ADR調停は夫婦の仲直りを目指すものではありません。家族心理学のアプローチを意識しつつも、ゴールはあくまで「離婚の合意書」を作ることにあります。そして、離婚後は必要最小限の関係を保ちつつ、互いに必要以上には関わらないようにすることが重要です。

一方で、関係修復の可能性があるご夫婦には、ご希望に応じて、家族カウンセリング機関のご紹介を行うこともあります。

お受けできないケース

ただし、ADR調停ではどんな案件でも扱えるわけではありません。そもそも、夫婦の双方に参加する意思がない場合は、ADR調停を始めることができません。

また、DV(家庭内暴力)、子の連れ去り、児童虐待といった問題がある、またはその疑いがあるケースでは、当事務所はご相談をお受けしていません。強い支配や萎縮がある状態では、対等な立場で話し合いをすること自体が難しいからです。

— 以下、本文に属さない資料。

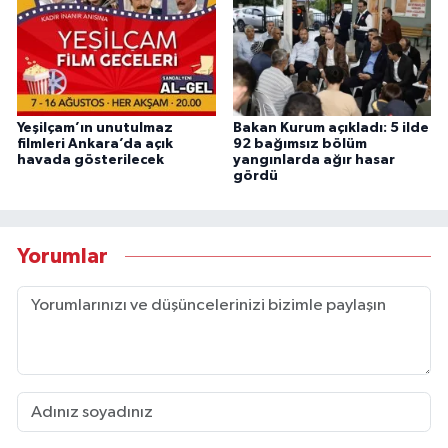
Yeşilçam’ın unutulmaz
Bakan Kurum açıkladı: 5 ilde
filmleri Ankara’da açık
92 bağımsız bölüm
havada gösterilecek
yangınlarda ağır hasar
gördü
Yorumlar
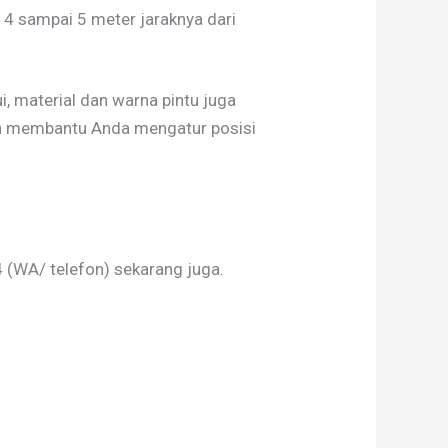
 4 sampai 5 meter jaraknya dari
, material dan warna pintu juga
kan membantu Anda mengatur posisi
(WA/ telefon) sekarang juga.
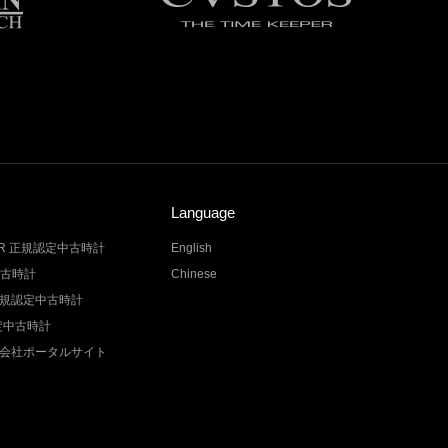
Language
LER 正規認定中古時計
English
中古時計
Chinese
Z 正規認定中古時計
認定中古時計
会社ポータルサイト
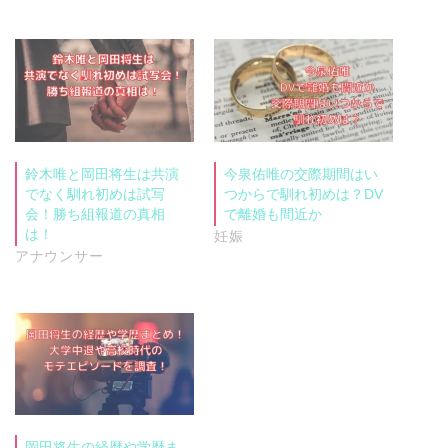
鈴木唯と岡田将生は共演
今泉佑唯の交際期間はい
でなく馴れ初めは試写
つからで馴れ初めは？DV
会！勝ち組報道の真相
で離婚も間近か
は！
妊娠
アナウンサー
岡田将生の経歴や学歴ま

これらの事情がある場合には、安全確保を最優先にしつつ、法的・専門的な対応が必要になります。該当する可能性がある方は、弁護士や専門機関へのご相談を強くお勧めします。

向く方と向かない方

当事務所のADR調停は、どちらか一方の代理人として相手を説得する場ではありません。双方が合意可能な着地点を探るための中立的な手続です。したがって、法的な白黒を明確に争いたい方には、適した方法とはいえません。そのような場合には、必要に応じて弁護士等の専門家への相談をお勧めすることがあります。

一方で、相手と争うことよりも、離婚後に向けて合意を作りたい方や、子どもの親として、最低限の関係は維持する責任があると考える方、養育費や親子交流、学校・医療に関する意思決定などについて将来の運用まで見据えて整理したいとの意向を持つ方にとって、ADR調停は適した方法です。

離婚は、子どもにとって「家族の形が変わる」出来事です。当事務所は、その変化をできるだけ穏やかなものにするために、新しい家族のあり方を考え、合意という形にしていくための場でありたいと考えています。